Primary palmar hyperhidrosis is usually managed by sympathectomy, which removes the upper thoracic sympathetic ganglia controlling sweating of the upper extremities (1). Among various surgical modalities, video-assisted thoracoscopic sympathicotomy has evolved into an effective treatment for severe hyperhidrosis of the upper limbs due to its high immediate and permanent success rate and low morbidity (2, 3).

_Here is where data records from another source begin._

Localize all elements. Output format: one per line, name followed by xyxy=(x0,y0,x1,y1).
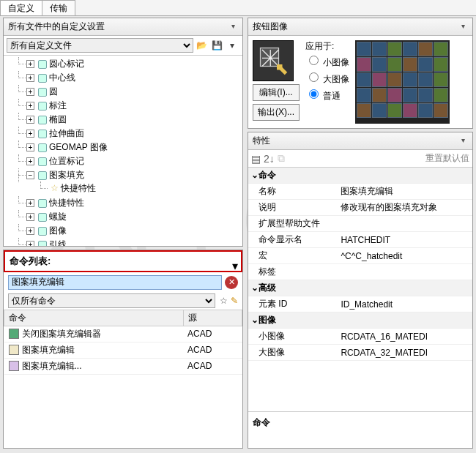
tree-node-label: 螺旋 xyxy=(49,211,67,222)
panel-toggle-icon[interactable]: ▾ xyxy=(458,22,468,32)
tree-node-label: 中心线 xyxy=(49,72,75,83)
expand-icon[interactable]: + xyxy=(26,227,34,235)
prop-help-value[interactable] xyxy=(338,216,472,232)
expand-icon[interactable]: + xyxy=(26,74,34,82)
top-tabs: 自定义 传输 xyxy=(0,0,476,16)
node-icon xyxy=(38,60,47,69)
expand-icon[interactable]: + xyxy=(26,60,34,68)
prop-macro-value[interactable]: ^C^C_hatchedit xyxy=(338,248,472,264)
command-grid: 命令 源 关闭图案填充编辑器ACAD图案填充编辑ACAD图案填充编辑...ACA… xyxy=(4,310,242,449)
tab-transfer[interactable]: 传输 xyxy=(42,0,75,15)
prop-sort-icon[interactable]: 2↓ xyxy=(264,153,275,165)
radio-large-image[interactable]: 大图像 xyxy=(305,70,349,86)
tree-node-label: 图像 xyxy=(49,225,67,236)
node-icon xyxy=(38,88,47,97)
tree-node-label: 拉伸曲面 xyxy=(49,128,84,138)
tree-node[interactable]: +位置标记 xyxy=(18,154,239,168)
node-icon xyxy=(38,227,47,236)
command-icon xyxy=(9,361,19,371)
svg-rect-1 xyxy=(277,64,283,70)
user-filter-icon[interactable]: ✎ xyxy=(231,296,238,306)
file-selector[interactable]: 所有自定义文件 xyxy=(7,38,193,53)
expand-icon[interactable]: + xyxy=(26,157,34,165)
tree-leaf[interactable]: ☆快捷特性 xyxy=(40,181,239,195)
export-image-button[interactable]: 输出(X)... xyxy=(253,104,300,121)
table-row[interactable]: 图案填充编辑...ACAD xyxy=(4,358,242,374)
tree-node[interactable]: +椭圆 xyxy=(18,113,239,127)
edit-image-button[interactable]: 编辑(I)... xyxy=(253,84,300,101)
tab-customize[interactable]: 自定义 xyxy=(0,0,42,15)
col-source[interactable]: 源 xyxy=(183,310,242,326)
expand-icon[interactable]: + xyxy=(26,241,34,246)
radio-normal[interactable]: 普通 xyxy=(305,86,349,103)
panel-toggle-icon[interactable]: ▾ xyxy=(228,22,238,32)
expand-icon[interactable]: + xyxy=(26,213,34,221)
tree-node[interactable]: +GEOMAP 图像 xyxy=(18,141,239,154)
star-filter-icon[interactable]: ☆ xyxy=(220,296,228,306)
prop-dispname-value[interactable]: HATCHEDIT xyxy=(338,232,472,248)
command-search-input[interactable] xyxy=(8,275,222,290)
tree-node[interactable]: +圆 xyxy=(18,85,239,99)
table-row[interactable]: 关闭图案填充编辑器ACAD xyxy=(4,326,242,342)
prop-smallimg-value[interactable]: RCDATA_16_MATEDI xyxy=(338,329,472,345)
tree-node[interactable]: +圆心标记 xyxy=(18,57,239,71)
tree-node-label: 快捷特性 xyxy=(49,198,84,208)
tree-node-label: GEOMAP 图像 xyxy=(49,142,108,152)
menu-icon[interactable]: ▾ xyxy=(225,38,239,53)
node-icon xyxy=(38,130,47,138)
tree-node[interactable]: +图像 xyxy=(18,224,239,238)
prop-tag-value[interactable] xyxy=(338,264,472,280)
tree-node[interactable]: +引线 xyxy=(18,238,239,246)
node-icon xyxy=(38,241,47,246)
panel-title-button-image: 按钮图像 xyxy=(253,20,288,33)
command-source: ACAD xyxy=(183,342,242,358)
expand-icon[interactable]: + xyxy=(26,199,34,207)
collapse-icon[interactable]: − xyxy=(26,171,34,179)
clear-search-icon[interactable]: ✕ xyxy=(225,276,238,289)
node-icon xyxy=(38,157,47,166)
save-icon[interactable]: 💾 xyxy=(209,38,224,53)
command-filter-select[interactable]: 仅所有命令 xyxy=(8,293,215,308)
panel-toggle-icon[interactable]: ▾ xyxy=(458,136,468,146)
open-icon[interactable]: 📂 xyxy=(194,38,209,53)
panel-toggle-icon[interactable]: ▾ xyxy=(232,259,238,273)
panel-title-properties: 特性 xyxy=(253,135,270,147)
tree-node-label: 标注 xyxy=(49,100,67,111)
expand-icon[interactable]: + xyxy=(26,116,34,124)
prop-elementid-value[interactable]: ID_Matchedit xyxy=(338,296,472,312)
table-row[interactable]: 图案填充编辑ACAD xyxy=(4,342,242,358)
expand-icon[interactable]: + xyxy=(26,130,34,138)
tree-node[interactable]: +螺旋 xyxy=(18,210,239,224)
tree-leaf-label: 快捷特性 xyxy=(61,183,96,193)
expand-icon[interactable]: + xyxy=(26,88,34,96)
apply-to-label: 应用于: xyxy=(305,40,349,53)
tree-node[interactable]: +标注 xyxy=(18,99,239,113)
col-command[interactable]: 命令 xyxy=(4,310,184,326)
tree-node[interactable]: +中心线 xyxy=(18,71,239,85)
star-icon: ☆ xyxy=(51,183,59,193)
prop-cat-icon[interactable]: ▤ xyxy=(251,153,261,165)
tree-node-label: 椭圆 xyxy=(49,114,67,124)
tree-node-label: 图案填充 xyxy=(49,170,84,180)
customize-tree: +圆心标记+中心线+圆+标注+椭圆+拉伸曲面+GEOMAP 图像+位置标记−图案… xyxy=(4,56,242,246)
tree-node[interactable]: +拉伸曲面 xyxy=(18,127,239,141)
node-icon xyxy=(38,199,47,208)
tree-node-label: 圆 xyxy=(49,86,58,97)
command-source: ACAD xyxy=(183,358,242,374)
radio-small-image[interactable]: 小图像 xyxy=(305,53,349,70)
tree-node-label: 引线 xyxy=(49,239,67,246)
node-icon xyxy=(38,213,47,222)
expand-icon[interactable]: + xyxy=(26,102,34,110)
node-icon xyxy=(38,74,47,83)
expand-icon[interactable]: + xyxy=(26,143,34,151)
reset-defaults-button[interactable]: 重置默认值 xyxy=(425,152,469,165)
tree-node[interactable]: −图案填充☆快捷特性 xyxy=(18,168,239,196)
command-icon xyxy=(9,329,19,339)
node-icon xyxy=(38,143,47,152)
prop-largeimg-value[interactable]: RCDATA_32_MATEDI xyxy=(338,345,472,361)
prop-name-value[interactable]: 图案填充编辑 xyxy=(338,184,472,200)
icon-palette[interactable] xyxy=(355,40,450,124)
tree-node[interactable]: +快捷特性 xyxy=(18,196,239,210)
prop-desc-value[interactable]: 修改现有的图案填充对象 xyxy=(338,200,472,216)
prop-filter-icon[interactable]: ⧉ xyxy=(278,152,285,165)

As it is impossible to obtain histologic diagnosis during sympathicotomy, an increase in skin temperature due to vasodilatation following sectioning of the sympathetic chain is used to confirm successful sympathicotomy (4). Intraoperative monitoring of palmar skin temperature was found to be very important in locating and confirming the correct sympathetic segment for laser ablation (4, 5). Moreover, physiologic confirmation was believed to be more reliable than histologic verification (5). Wu et al. (6) found an interesting fact. Following thoracic ganglionectomy, unilateral palmar temperature was found to increase, whereas contralateral finger surface temperature decreased. These results suggested the existence of a cross-inhibitory effect by the post-ganglionic neurons innervating blood vessels of the upper extremities and a release of this effect after ganglionectomy, resulting in contralateral vasoconstriction and decrease of palmar temperature (6). To our knowledge, however, there is little information on skin temperature changes of the upper and lower extremities after thoracic sympathicotomy.

We therefore evaluated changes in the skin temperature of both hands and feet during and after thoracic sympathicotomy, to determine whether this cross-inhibitory effect occurs in the feet as well as in the contralateral hand.

We studied 20 patients (13 men, 7 women) scheduled for endoscopic transthoracic sympathicotomy due to palmar hyperhidosis. All patients were free of any cardiovascular disease. Patients ages ranged from 13 to 38 yr (mean 21.6±6.8 yr), their mean weight was 58.2±9.9 kg, and their mean height was 166.0±7.8 cm. All patients gave informed consent to participate in the study, and the study was approved by the local ethical committee of the hospital.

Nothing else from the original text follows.